Understanding experiments in Patronus AI

What are experiments?

Experiments help you systematically test and compare different configurations of your LLM application to find what works best. Instead of guessing which prompt, model, or parameters will perform better, experiments let you test multiple options side-by-side and make data-driven decisions.

An experiment runs multiple variations (called "tasks") against the same test dataset, then compares the results using evaluators you choose.

Key components

Tasks

A task is a function that defines how your system processes inputs during an experiment. It takes data from your dataset (like prompts or questions) and produces outputs by calling your LLM or other AI components.
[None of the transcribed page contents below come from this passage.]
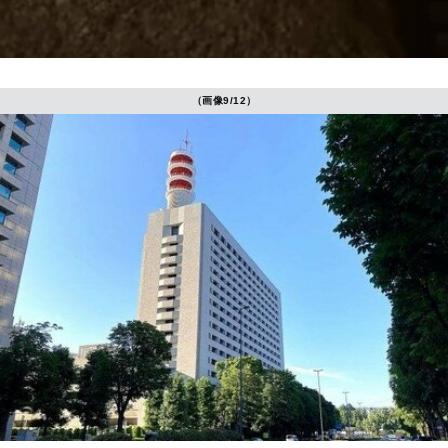
（画像9/12）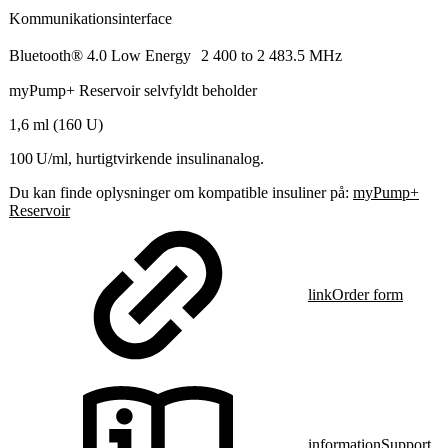
Kommunikationsinterface
Bluetooth® 4.0 Low Energy 2 400 to 2 483.5 MHz
myPump+ Reservoir selvfyldt beholder
1,6 ml (160 U)
100 U/ml, hurtigtvirkende insulinanalog.
Du kan finde oplysninger om kompatible insuliner på:
myPump+
Reservoir
link
Order form
information
Support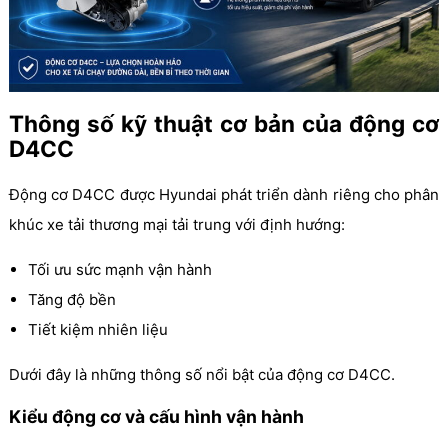
Thông số kỹ thuật cơ bản của động cơ
D4CC
Động cơ D4CC được Hyundai phát triển dành riêng cho phân
khúc xe tải thương mại tải trung với định hướng:
Tối ưu sức mạnh vận hành
Tăng độ bền
Tiết kiệm nhiên liệu
Dưới đây là những thông số nổi bật của động cơ D4CC.
Kiểu động cơ và cấu hình vận hành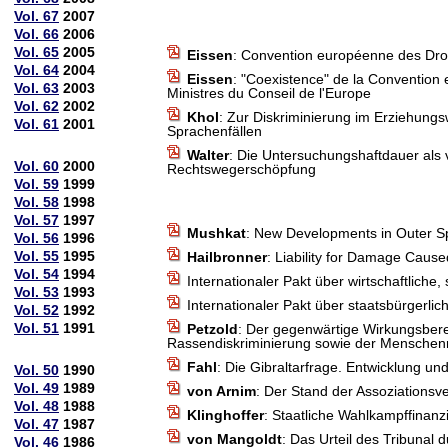
Vol. 67
2007
Vol. 66
2006
Vol. 65
2005
Eissen
: Convention européenne des Droits
Vol. 64
2004
Eissen
: "Coexistence" de la Convention 
Vol. 63
2003
Ministres du Conseil de l'Europe
Vol. 62
2002
Khol
: Zur Diskriminierung im Erziehung
Vol. 61
2001
Sprachenfällen
Walter
: Die Untersuchungshaftdauer als
Vol. 60
2000
Rechtswegerschöpfung
Vol. 59
1999
Vol. 58
1998
Vol. 57
1997
Mushkat
: New Developments in Outer Spa
Vol. 56
1996
Vol. 55
1995
Hailbronner
: Liability for Damage Cause
Vol. 54
1994
Internationaler Pakt über wirtschaftlich
Vol. 53
1993
Internationaler Pakt über staatsbürgerli
Vol. 52
1992
Vol. 51
1991
Petzold
: Der gegenwärtige Wirkungsbere
Rassendiskriminierung sowie der Menschenr
Fahl
: Die Gibraltarfrage. Entwicklung un
Vol. 50
1990
Vol. 49
1989
von Arnim
: Der Stand der Assoziations
Vol. 48
1988
Klinghoffer
: Staatliche Wahlkampffinanzi
Vol. 47
1987
von Mangoldt
: Das Urteil des Tribunal
Vol. 46
1986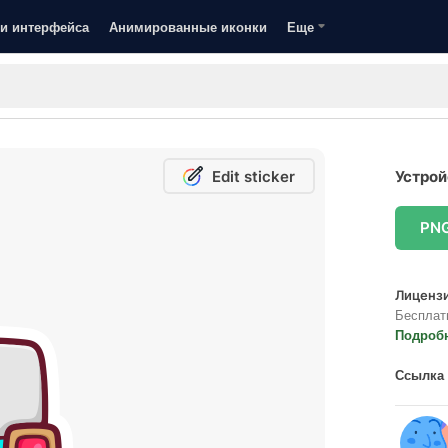
и интерфейса
Анимированные иконки
Еще
Edit sticker
Устрой
PN
Лицензи
Бесплат
Подроб
Ссылка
Tasks can be as simple as a single LLM call or as complex as multi-step workflows involving retrieval, processing, and generation. You define tasks using Python functions that take a dataset row and **kwargs.

Evaluators

Evaluators measure how well each task performs on specific criteria like accuracy, safety, or quality. You choose which evaluators to use based on what matters for your application.

Each task output is scored by all evaluators you've selected, giving you comparable metrics across all your configurations. Learn more about evaluators.

Dataset

The test data used to run your experiment. Your dataset contains examples with inputs (and optionally expected outputs) that represent real-world scenarios your application needs to handle.

Common experiment workflows

A/B testing

Compare two configurations to determine which performs better. This is useful when you have two candidate approaches and want to pick the winner.

Example use case: Testing a new prompt against your current production prompt to see if it reduces hallucinations.

Multi-variant testing

Test multiple configurations simultaneously to explore a broader solution space. This helps you understand how different factors (model choice, temperature, prompt style) affect performance.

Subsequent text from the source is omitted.